Find out moreVPN SSL in portal mode
Support reference 68759
SSL VPN in portal mode now uses a component that is component with:
- Java 8 JRE,
- or - - OpenWebStart.
This makes it possible to work around the suspension of public versions of Java JRE 8, scheduled in the near future.
IPsec VPN
Support reference 79553
When IPsec VPN x509 topologies deployed via SMC (Stormshield Management Center) were updated to version 4.1 (certificate-based authentication), the IPsec VPN tunnels involved would not be able to set up. This issue has been fixed.
IPsec VPN IKEv1 - Certificate-based authentication
Support reference 79156
In configurations that use only IKEv1 IPsec VPN tunnels, an anomaly in the mechanism that compares the Distinguished Names (DN) defined in the certificates that local and remote peers present, prevented such tunnels from setting up.
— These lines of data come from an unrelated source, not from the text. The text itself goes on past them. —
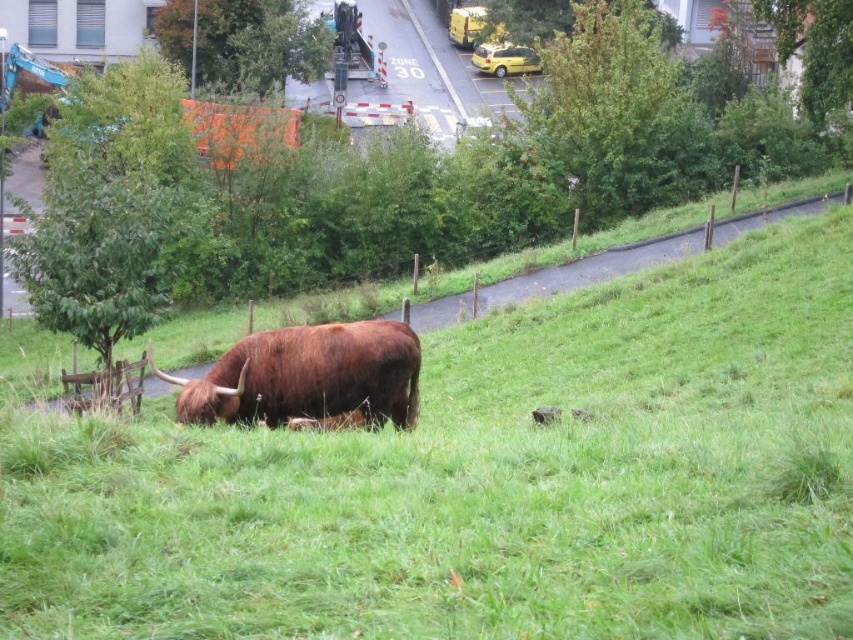 From the picture: You are a farmer who needs to move a fence post from the green grassy at center to the brown furry bull at center. What is the minimum distance you need to travel?

The minimum distance you need to travel between the green grassy at center and the brown furry bull at center is 3.65 meters.

You are standing at the point labeled as point (488, 481) in the image. What is the immediate terrain you are standing on?

The point (488, 481) corresponds to green grassy at center, so you are standing on green grassy terrain. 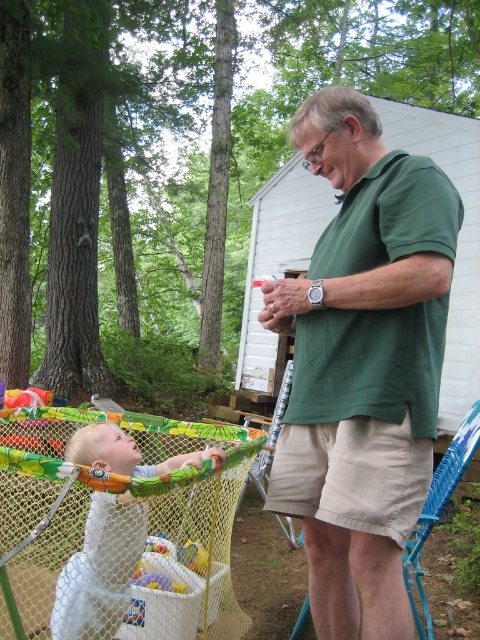 Question: Which object is the closest to the green cotton shirt at center?

Choices:
 (A) plastic yellow ball at center
 (B) white mesh baby at center

Answer: (B)

Question: Is green cotton shirt at center further to camera compared to plastic yellow ball at center?

Choices:
 (A) yes
 (B) no

Answer: (B)

Question: Which point appears farthest from the camera in this image?

Choices:
 (A) (188, 552)
 (B) (384, 308)

Answer: (A)

Question: Which point appears farthest from the camera in this image?

Choices:
 (A) (x=402, y=602)
 (B) (x=59, y=604)
 (C) (x=197, y=568)

Answer: (C)

Question: Can you confirm if green cotton shirt at center is bigger than plastic yellow ball at center?

Choices:
 (A) yes
 (B) no

Answer: (A)

Question: Is green cotton shirt at center positioned at the back of white mesh baby at center?

Choices:
 (A) no
 (B) yes

Answer: (A) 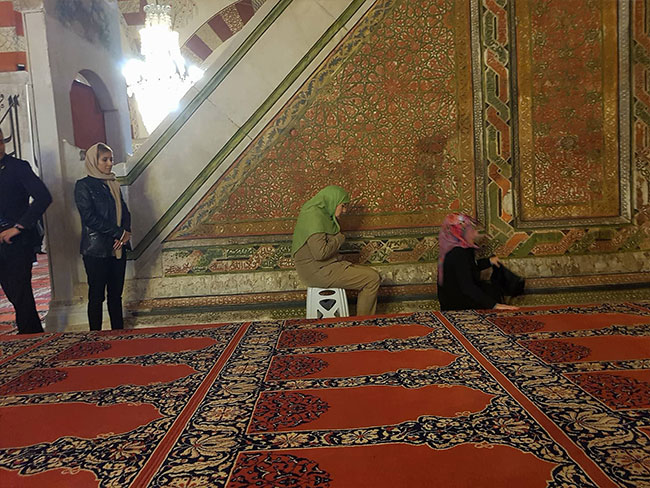 Where is `white stool`? white stool is located at coordinates (343, 298). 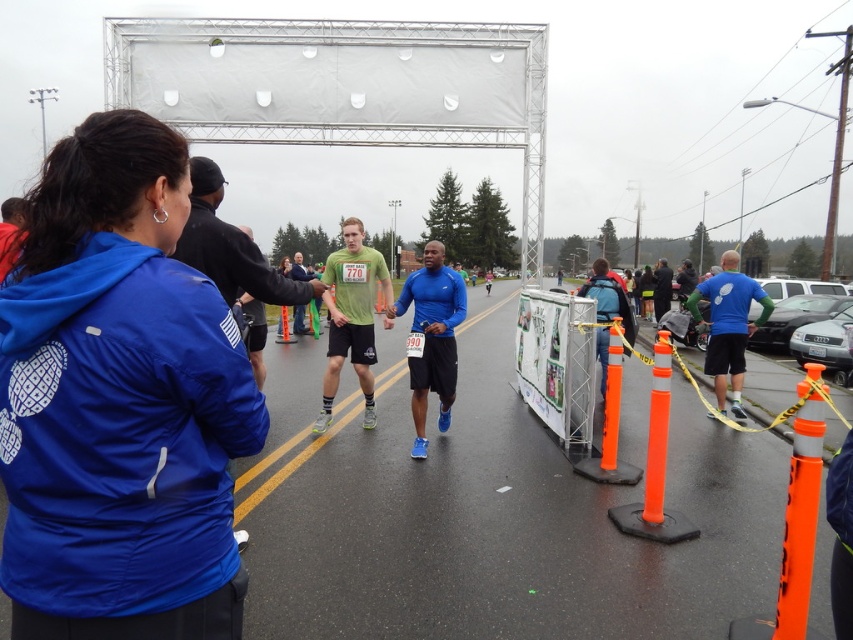 You are a runner in a marathon and you see two points marked as point (170,394) and point (426,353). Which point should you aim for first if you want to follow the correct path?

You should aim for point (170,394) first because it is in front of point (426,353) along the path.

You are a runner in the marathon and you see the blue fabric jacket at upper left and the blue matte running shoe at center. Which object is positioned further to the east?

The blue fabric jacket at upper left is positioned further to the east because it is to the left of the blue matte running shoe at center, and in the image, left corresponds to east. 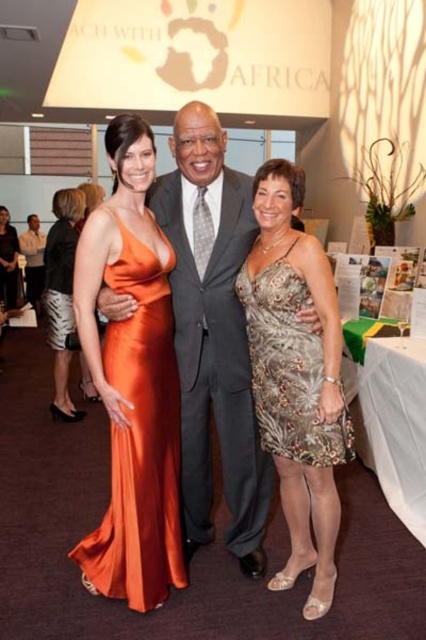 In the image of the formal event, there are two dresses present. The silver sequined dress at center and the orange satin dress at left. Which dress is positioned to the right of the other?

The silver sequined dress at center is positioned to the right of the orange satin dress at left.

What is the color of the dress at the point specified by the coordinates (288,369)?

The point at coordinates (288,369) is on the silver sequined dress at center, so the color is silver.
This issue has been fixed.
Sandboxing
Support reference 76120
"Sandboxing license not available" alerts are no longer wrongly raised on firewalls that do not have a sandboxing (Breach Fighter) license and for which sandboxing was not enabled in the configuration.
TPM
On firewalls equipped with a TPM (Trusted Platform Module), ondisk certificates can again be encrypted, and the system can access the module when the TPM’s symmetric key is changed.
Certificates and PKI
Support reference 78734
Whenever a request to display CRL distribution points (CRLDP) was applied to a sub-certification authority (sub-CA), the CRLDPs of the sub-CA’s parent authority would be returned instead.
This anomaly has been fixed and the command applied to a sub-CA now correctly displays its CRLDPs.
Network
Default gateway
Support reference 78996
Default gateways located in a public IP network outside the firewall’s public address range can again be defined on the firewall.
Bridge - MAC addresses
Support reference 74879
On interfaces attached to a bridge, when a network device is moved and the network traffic that it generates is no longer linked to the same physical interface, the firewall now automatically maps the MAC address of this device to the new interface once a Gratuitous ARP request is received from this device. This makes it possible to ensure uninterrupted filtering on the moved device.
The device will be switched only if the MAC address is the same after it is moved
Interface monitoring - History curves
Support references 78815 - 73024
As the mechanism that retrieves interface names to generate history curves was case sensitive, some history curves were not displayed. This anomaly has been fixed.
Intrusion prevention
DCERPC protocol
Support reference 77417
The DCERPC protocol analyzer would sometimes wrongly create several hundred connection skeletons, causing excessive CPU consumption on the firewall.
This issue, which could prevent the firewall from responding to HA status tracking requests and make the cluster unstable, has been fixed.
sfctl command
Support reference 78769
Using the sfctl command with a filter on a MAC address no longer restarts the firewall unexpectedly.
Web administration interface
Dashboard - Interfaces
Support reference 77313
After a link aggregate is created, the order in which interfaces appear in the Network widget of the dashboard is no longer wrongly changed.
Captive portal
Support reference 78651
Customized logos displayed on the captive portal (Configuration > Users > Authentication > Captive portal > Advanced properties) are now correctly applied.